On Tuesday, the court was dealing with a report prepared by amicus curiae Gaurav Agarwal that revealed that as of January this year, 5,380 prisoners were granted bail but were still in jail. Their cases were taken up by the state legal services authorities (SLSA) which linked their continued incarceration to their inability to furnish bail bonds stipulated by the courts.
The SLSAs informed the National Legal Service Authority (NALSA) that applications for modification of bail conditions were subsequently moved before the respective courts and 4,215 prisoners were released on bail by July 21. The remaining 1,165 prisoners could not be released as they stood convicted in multiple cases where they had not applied for bail.
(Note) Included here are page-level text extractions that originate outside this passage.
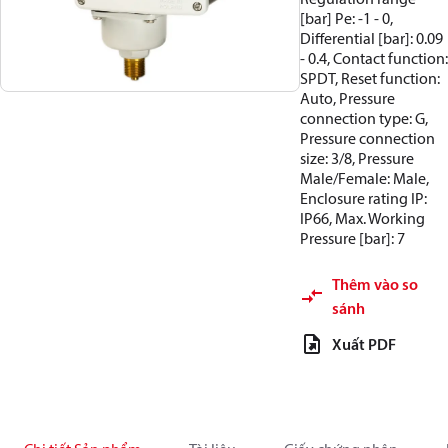
[bar] Pe: -1 - 0,
Differential [bar]: 0.09
- 0.4, Contact function:
SPDT, Reset function:
Auto, Pressure
connection type: G,
Pressure connection
size: 3/8, Pressure
Male/Female: Male,
Enclosure rating IP:
IP66, Max. Working
Pressure [bar]: 7
Thêm vào so
sánh
Xuất PDF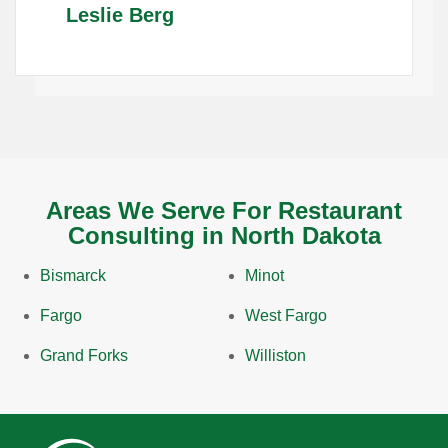
Leslie Berg
Areas We Serve For Restaurant
Consulting in North Dakota
Bismarck
Minot
Fargo
West Fargo
Grand Forks
Williston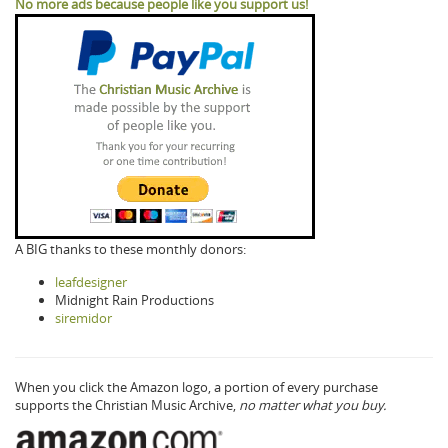
No more ads because people like you support us!
A BIG thanks to these monthly donors:
leafdesigner
Midnight Rain Productions
siremidor
When you click the Amazon logo, a portion of every purchase
supports the Christian Music Archive,
no matter what you buy.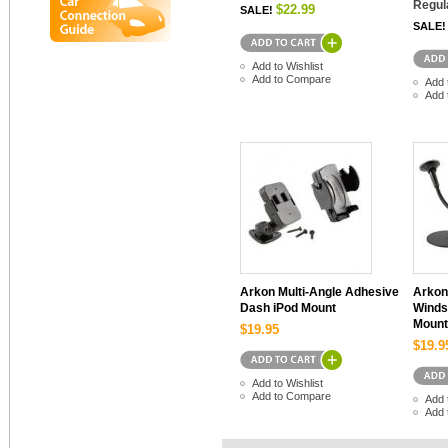
Regul
$22.99
SALE!
SALE!
Add to Wishlist
Add to Compare
Add 
Add 
Arkon Multi-Angle Adhesive
Arkon
Dash iPod Mount
Winds
Mount
$19.95
$19.9
Add to Wishlist
Add to Compare
Add 
Add 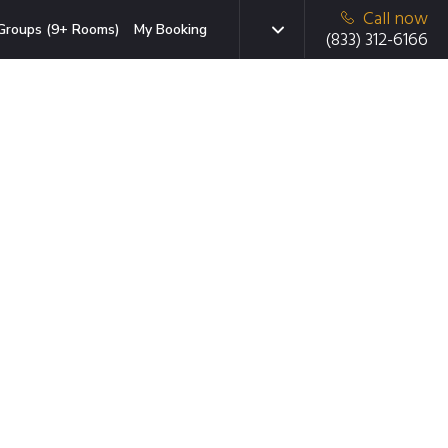
Call now
Groups (9+ Rooms)
My Booking
(833) 312-6166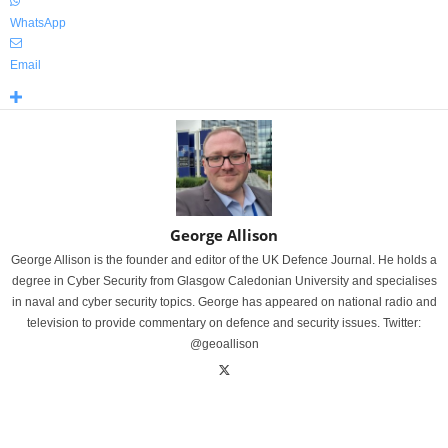
WhatsApp
Email
George Allison
George Allison is the founder and editor of the UK Defence Journal. He holds a
degree in Cyber Security from Glasgow Caledonian University and specialises
in naval and cyber security topics. George has appeared on national radio and
television to provide commentary on defence and security issues. Twitter:
@geoallison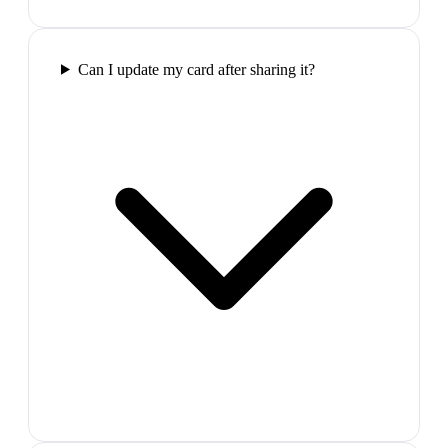
Can I update my card after sharing it?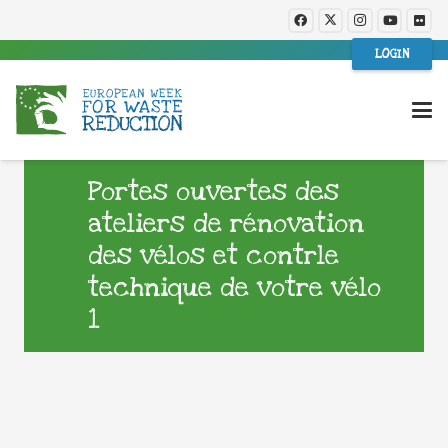
LOGIN
Portes ouvertes des
ateliers de rénovation
des vélos et contrle
technique de votre vélo
1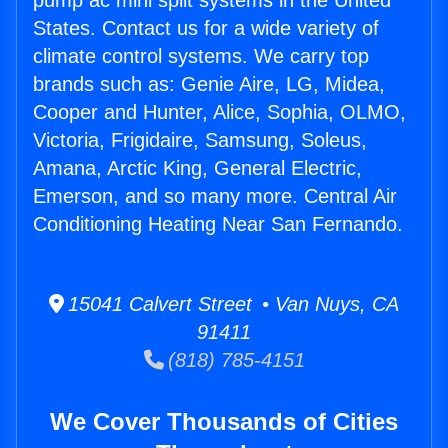
pump ac mini split systems in the United
States. Contact us for a wide variety of
climate control systems. We carry top
brands such as: Genie Aire, LG, Midea,
Cooper and Hunter, Alice, Sophia, OLMO,
Victoria, Frigidaire, Samsung, Soleus,
Amana, Arctic King, General Electric,
Emerson, and so many more. Central Air
Conditioning Heating Near San Fernando.
15041 Calvert Street • Van Nuys, CA
91411
(818) 785-4151
We Cover Thousands of Cities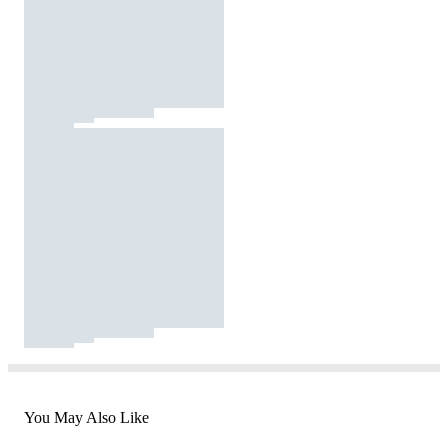
You May Also Like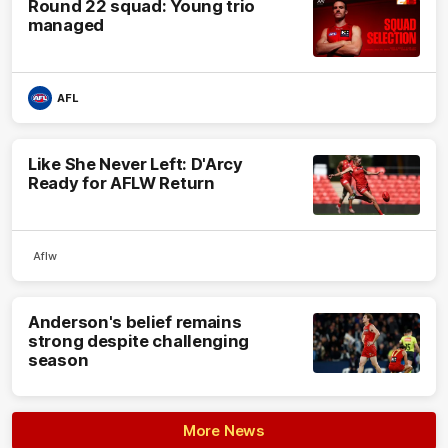
Round 22 squad: Young trio
managed
AFL
Like She Never Left: D'Arcy
Ready for AFLW Return
Aflw
Anderson's belief remains
strong despite challenging
season
More News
Agarwal held consultations with NALSA member secretary Santosh Snehi Mann and came up with three suggestions, one of which was to consider orienting the judicial officers in trial courts not to impose hefty bail bonds which are beyond the reach of the prisoners. In this regard, it also recommended preparing a module for orientation programmes in association with state judicial academies to sensitise judges.
The amicus report suggested monitoring the release of accused who are granted bail. The bench found this suggestion to be helpful and proposed the development of an educational module for judicial officers. However, the judges noted from their experience that training alone may not be enough.
“There are different aspects to this problem. Certainly, there has been an impact but not to the extent we thought,” the bench added.
Agarwal informed the court that under the e-prisons software introduced by the central government and operated by the National Informatics Centre (NIC), there is an automatic e-mail alert sent to the secretary of the district legal service authority (DLSA) if the accused remains in jail beyond a week after being released on bail.
Agarwal’s note said, “With the software developed by NIC, it is now easy for the jail authorities and secretary, DLSA to identify undertrials who have not been released even after grant of bail and take remedial measures.”
The Court allowed NALSA to monitor the e-prisons software for email alerts for the next 3-4 months and report difficulties, if any, and suggest improvements.
In addition, the court also dealt with updating information on e-prisons software by integrating the information on trial court cases with prison records.
Advocate Devansh Mohta submitted a report where he said that presently data on FIRs are accessible from the Crime and Criminal Tracking System (CCTNS) which covers 16,323 out of 16,766 police stations. The data on prosecution is available under the e-prosecution service which is available in 687 out of 751 prosecution districts.
The court also considered suggestions contained in a third report prepared by advocate Liz Mathew on the premature release of prisoners and the need to update state-specific remission criteria on the e-prisons software. The court directed all states to adopt the standard operating procedure (SOP) issued by NALSA in this regard and directed the data updation on remission policies to be done before October 31, when the matter will be heard next for passing further orders.